Records shown.
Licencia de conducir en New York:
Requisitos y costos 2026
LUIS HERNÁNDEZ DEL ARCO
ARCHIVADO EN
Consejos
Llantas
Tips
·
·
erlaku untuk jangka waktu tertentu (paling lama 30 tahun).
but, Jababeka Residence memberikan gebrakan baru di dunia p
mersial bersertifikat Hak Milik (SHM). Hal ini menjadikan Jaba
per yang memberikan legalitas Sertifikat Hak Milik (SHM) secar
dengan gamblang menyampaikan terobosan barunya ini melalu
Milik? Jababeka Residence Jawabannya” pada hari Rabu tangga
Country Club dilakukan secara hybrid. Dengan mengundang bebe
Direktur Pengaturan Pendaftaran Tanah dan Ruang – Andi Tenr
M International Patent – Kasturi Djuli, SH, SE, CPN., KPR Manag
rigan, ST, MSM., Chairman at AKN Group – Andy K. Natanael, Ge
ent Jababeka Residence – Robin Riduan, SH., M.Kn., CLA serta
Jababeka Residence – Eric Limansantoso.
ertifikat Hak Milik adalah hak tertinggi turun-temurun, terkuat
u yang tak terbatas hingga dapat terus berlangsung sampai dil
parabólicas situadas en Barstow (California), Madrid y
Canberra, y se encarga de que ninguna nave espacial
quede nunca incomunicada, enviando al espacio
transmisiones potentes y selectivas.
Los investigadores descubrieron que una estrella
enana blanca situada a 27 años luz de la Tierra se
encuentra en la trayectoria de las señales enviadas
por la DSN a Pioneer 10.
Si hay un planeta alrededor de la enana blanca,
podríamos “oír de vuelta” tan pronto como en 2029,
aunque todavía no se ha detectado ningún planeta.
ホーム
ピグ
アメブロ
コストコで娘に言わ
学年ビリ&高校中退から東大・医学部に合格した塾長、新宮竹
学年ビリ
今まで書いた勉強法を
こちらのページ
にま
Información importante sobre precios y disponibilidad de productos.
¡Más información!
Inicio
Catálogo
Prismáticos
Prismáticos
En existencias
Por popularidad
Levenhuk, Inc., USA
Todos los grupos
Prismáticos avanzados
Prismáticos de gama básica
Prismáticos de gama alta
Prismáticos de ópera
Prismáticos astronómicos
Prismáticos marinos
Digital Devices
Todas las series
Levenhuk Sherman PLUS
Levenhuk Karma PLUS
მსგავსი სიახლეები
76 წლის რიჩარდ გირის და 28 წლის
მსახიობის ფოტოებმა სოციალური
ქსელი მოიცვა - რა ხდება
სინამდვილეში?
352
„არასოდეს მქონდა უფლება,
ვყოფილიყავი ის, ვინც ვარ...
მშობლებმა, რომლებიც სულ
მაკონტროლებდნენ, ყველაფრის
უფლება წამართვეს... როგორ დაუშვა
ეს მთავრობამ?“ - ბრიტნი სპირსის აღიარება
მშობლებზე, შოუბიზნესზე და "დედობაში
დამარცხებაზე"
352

---

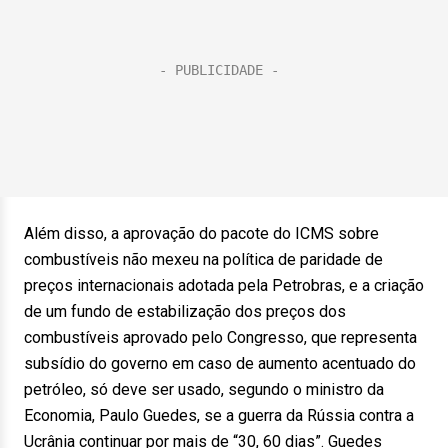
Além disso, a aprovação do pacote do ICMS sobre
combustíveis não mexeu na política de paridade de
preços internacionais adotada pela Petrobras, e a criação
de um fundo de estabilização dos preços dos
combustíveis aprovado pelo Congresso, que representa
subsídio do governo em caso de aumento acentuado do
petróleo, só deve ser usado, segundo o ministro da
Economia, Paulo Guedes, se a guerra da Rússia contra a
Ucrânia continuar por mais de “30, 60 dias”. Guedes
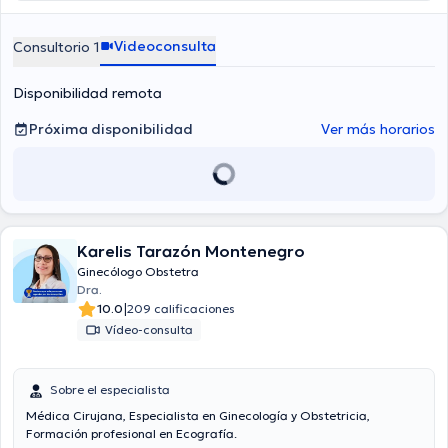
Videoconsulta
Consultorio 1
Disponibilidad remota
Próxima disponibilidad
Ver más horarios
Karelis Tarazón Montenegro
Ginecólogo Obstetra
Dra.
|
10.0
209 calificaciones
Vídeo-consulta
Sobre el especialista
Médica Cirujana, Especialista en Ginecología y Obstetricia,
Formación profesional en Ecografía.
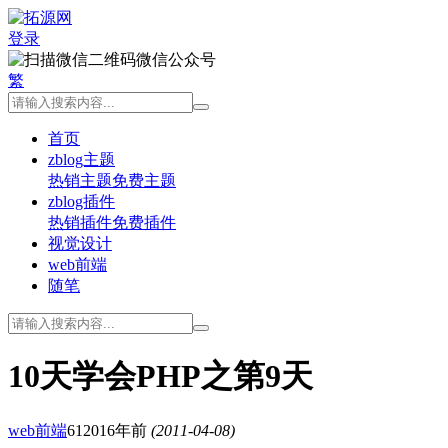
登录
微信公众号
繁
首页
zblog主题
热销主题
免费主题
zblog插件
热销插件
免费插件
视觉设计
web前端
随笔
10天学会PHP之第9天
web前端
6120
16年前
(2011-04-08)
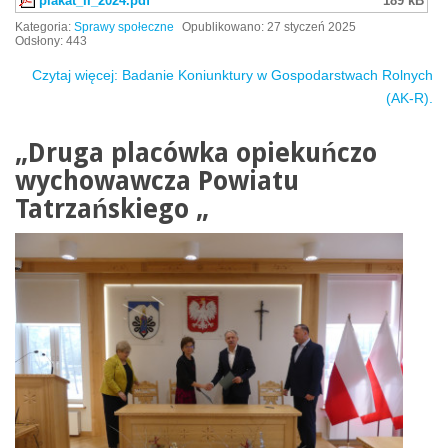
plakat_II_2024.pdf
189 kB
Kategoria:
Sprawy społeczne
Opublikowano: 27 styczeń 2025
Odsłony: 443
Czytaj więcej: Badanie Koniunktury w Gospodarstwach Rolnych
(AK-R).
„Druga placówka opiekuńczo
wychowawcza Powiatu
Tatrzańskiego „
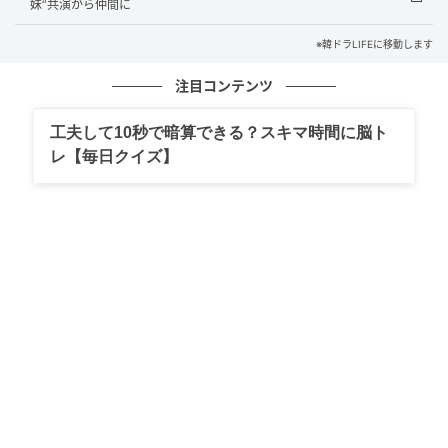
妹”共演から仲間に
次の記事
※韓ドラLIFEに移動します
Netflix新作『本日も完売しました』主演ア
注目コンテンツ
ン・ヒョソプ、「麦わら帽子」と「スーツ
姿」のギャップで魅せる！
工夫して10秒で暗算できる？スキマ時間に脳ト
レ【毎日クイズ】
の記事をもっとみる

Assignment.
If a line in the entries contains "PLUS", copy it.

Task solution.
Levenhuk Sherman PLUS
Levenhuk Karma PLUS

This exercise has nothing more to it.